Last-minute glitch delays launch of space explorer
AN 11th-hour technical glitch has prompted SpaceX to postpone its planned launch of a new NASA space telescope designed to detect worlds beyond our solar system, delaying for at least 48 hours a quest to expand astronomers’ known inventory of so-called exoplanets.
The Transit Exoplanet Survey Satellite, or TESS (pictured), had been due for lift-off aboard a Falcon 9 rocket from the Cape Canaveral Air Force Station in Florida at 8.32am AEST, but SpaceX halted the countdown a little more than two hours before launch time.
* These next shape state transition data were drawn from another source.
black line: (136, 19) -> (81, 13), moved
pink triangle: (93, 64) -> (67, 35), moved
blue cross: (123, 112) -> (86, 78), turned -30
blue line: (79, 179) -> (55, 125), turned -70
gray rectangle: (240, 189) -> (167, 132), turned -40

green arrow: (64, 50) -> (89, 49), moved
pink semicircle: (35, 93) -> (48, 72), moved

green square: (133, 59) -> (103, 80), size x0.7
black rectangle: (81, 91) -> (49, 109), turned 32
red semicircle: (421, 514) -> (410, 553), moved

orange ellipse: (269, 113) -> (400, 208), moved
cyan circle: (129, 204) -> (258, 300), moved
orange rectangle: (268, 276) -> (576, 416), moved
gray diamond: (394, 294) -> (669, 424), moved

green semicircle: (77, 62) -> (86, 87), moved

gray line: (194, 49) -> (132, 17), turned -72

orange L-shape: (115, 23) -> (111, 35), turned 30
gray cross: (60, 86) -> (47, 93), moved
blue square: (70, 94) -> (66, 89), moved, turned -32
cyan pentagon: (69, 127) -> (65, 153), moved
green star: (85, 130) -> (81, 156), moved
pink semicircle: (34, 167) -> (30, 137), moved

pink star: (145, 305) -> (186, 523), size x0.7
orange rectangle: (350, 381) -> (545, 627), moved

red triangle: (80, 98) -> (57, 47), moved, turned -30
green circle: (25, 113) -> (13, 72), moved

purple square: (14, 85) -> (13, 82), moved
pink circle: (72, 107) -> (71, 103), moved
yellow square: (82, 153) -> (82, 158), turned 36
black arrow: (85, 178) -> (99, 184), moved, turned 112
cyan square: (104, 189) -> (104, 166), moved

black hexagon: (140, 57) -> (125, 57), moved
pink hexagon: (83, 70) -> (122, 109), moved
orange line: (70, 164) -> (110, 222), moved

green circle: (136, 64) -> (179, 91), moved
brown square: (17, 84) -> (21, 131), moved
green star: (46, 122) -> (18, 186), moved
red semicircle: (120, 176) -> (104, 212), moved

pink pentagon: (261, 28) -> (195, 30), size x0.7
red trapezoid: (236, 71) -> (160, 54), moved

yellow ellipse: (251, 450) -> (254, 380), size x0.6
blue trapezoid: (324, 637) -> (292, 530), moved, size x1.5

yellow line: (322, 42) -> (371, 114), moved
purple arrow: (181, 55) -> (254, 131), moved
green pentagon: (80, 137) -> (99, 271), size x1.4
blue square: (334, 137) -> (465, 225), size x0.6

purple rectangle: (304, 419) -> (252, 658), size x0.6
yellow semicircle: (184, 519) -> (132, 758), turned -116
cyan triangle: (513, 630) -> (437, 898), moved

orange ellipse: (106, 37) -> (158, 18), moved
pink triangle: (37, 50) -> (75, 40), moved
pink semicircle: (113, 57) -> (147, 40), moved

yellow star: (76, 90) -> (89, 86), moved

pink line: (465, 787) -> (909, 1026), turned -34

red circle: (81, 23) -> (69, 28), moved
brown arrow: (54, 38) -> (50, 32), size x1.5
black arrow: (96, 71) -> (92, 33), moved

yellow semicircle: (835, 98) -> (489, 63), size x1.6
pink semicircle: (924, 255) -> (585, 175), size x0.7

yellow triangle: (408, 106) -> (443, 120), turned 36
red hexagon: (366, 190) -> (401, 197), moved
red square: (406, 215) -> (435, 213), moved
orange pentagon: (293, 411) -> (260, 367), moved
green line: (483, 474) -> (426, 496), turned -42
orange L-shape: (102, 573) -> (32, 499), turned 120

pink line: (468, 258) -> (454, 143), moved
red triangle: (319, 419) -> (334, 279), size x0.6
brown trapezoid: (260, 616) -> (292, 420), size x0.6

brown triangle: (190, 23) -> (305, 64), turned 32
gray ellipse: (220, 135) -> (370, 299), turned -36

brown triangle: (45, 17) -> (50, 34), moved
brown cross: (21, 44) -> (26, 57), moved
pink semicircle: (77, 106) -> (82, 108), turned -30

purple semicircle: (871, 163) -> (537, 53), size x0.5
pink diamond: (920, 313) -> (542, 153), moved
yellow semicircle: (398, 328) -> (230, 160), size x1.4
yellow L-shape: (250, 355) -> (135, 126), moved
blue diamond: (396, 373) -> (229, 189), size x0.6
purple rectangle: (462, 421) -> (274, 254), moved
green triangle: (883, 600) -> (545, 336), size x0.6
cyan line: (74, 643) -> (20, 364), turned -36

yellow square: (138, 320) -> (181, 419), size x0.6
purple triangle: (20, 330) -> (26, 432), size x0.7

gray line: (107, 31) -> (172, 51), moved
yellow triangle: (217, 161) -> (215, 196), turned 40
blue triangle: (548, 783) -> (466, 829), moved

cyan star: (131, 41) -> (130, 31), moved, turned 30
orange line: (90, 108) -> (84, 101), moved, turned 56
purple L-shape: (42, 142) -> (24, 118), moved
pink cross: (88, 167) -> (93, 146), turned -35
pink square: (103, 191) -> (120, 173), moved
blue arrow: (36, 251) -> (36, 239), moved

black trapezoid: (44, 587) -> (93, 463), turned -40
Space Exploration Technologies, as billionaire entrepreneur Elon Musk’s private launch service is formally known, said on Twitter that the blast-off was scrubbed for the day due to unspecified problems in the rocket’s guid- ance control system. The launch was rescheduled for today.
The two-year, $US337 million ($A434 million) TESS mission is designed to build on the work of its predecessor, the Kepler space telescope, which discovered the bulk of the 3700 exoplanets documented by astronomers in the past 20 years and is about to run out of fuel.
NASA expects to pinpoint thousands more previously unknown worlds, perhaps hundreds of them Earth-sized or “super-Earth”-sized – no larger than twice as big as our home planet.